This morning I ate a chocolate-chip bagel with hazlenut cream cheese. I think it made me become 10% less New Yorker.
Sometimes I don’t even know who I am anymore.
Granted, the bagel was free, discovered in the break room at work, on top of a stack of other similarly sugared bagels from Panera. Stupid Panera, with your sweet candy bagels. If you want a Danish, I say have a Danish. If you want a pixy stick, have a pixy stick. If you want a bagel, have one with some damn seeds and salt on it.
The last time I actually set foot in a Panera, I told my friend that I wasn’t sure I wanted to bring children into a world that had Passion Fruit bagels. I have not been back since. But this bagel invaded my working turf, and everyone knows that when you’re at work you will comfort yourself by eating anything wearing a snack wrapper.

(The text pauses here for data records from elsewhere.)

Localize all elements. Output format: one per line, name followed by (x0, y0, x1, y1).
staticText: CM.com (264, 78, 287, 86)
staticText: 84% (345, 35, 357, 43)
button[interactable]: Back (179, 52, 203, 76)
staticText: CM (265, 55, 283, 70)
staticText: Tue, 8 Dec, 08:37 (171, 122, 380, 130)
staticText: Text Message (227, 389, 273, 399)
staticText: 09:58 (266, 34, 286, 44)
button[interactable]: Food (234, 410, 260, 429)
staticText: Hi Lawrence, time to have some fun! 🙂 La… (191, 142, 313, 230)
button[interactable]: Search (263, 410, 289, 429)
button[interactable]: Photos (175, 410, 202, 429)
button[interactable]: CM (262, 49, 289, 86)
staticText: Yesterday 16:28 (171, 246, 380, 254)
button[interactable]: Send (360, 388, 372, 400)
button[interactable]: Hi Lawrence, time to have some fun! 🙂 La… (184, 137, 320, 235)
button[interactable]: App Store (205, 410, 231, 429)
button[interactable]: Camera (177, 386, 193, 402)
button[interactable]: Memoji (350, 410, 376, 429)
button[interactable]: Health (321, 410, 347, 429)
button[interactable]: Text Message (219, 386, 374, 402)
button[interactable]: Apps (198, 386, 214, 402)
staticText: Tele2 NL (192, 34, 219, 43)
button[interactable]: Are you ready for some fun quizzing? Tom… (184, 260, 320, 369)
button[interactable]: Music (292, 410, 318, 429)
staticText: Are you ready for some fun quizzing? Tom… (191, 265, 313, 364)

I have always been a purist as far as bagels are concerned. Granted, I do enjoy most bagel flavors in the savory pantheon. Onion, Poppy, Sesame, Everything, even Garlic. (Although I sneer at Egg, and squint at Salt). I am likewise fairly flexible and magnanimous in my allowance of toppings. Bagels can be graced with tomatoes, loaded with lox or ham, strewn with raw onion. I have on occasion been known to use a fancy Lox Spread. Toss a few scallions into my cream cheese and I will not slap your face. But there is no place for low-fat or fat free cream-cheese based spread, and I will NOT stand idly by while cream cheese is sullied with sugar or fruit.
Until this morning. Oh God. I hang my head in shame. No stomach of mine should have accepted that tainted sugarbagel.
I need to return to the city of my birth and devour the delicious boiled bread of my homeland.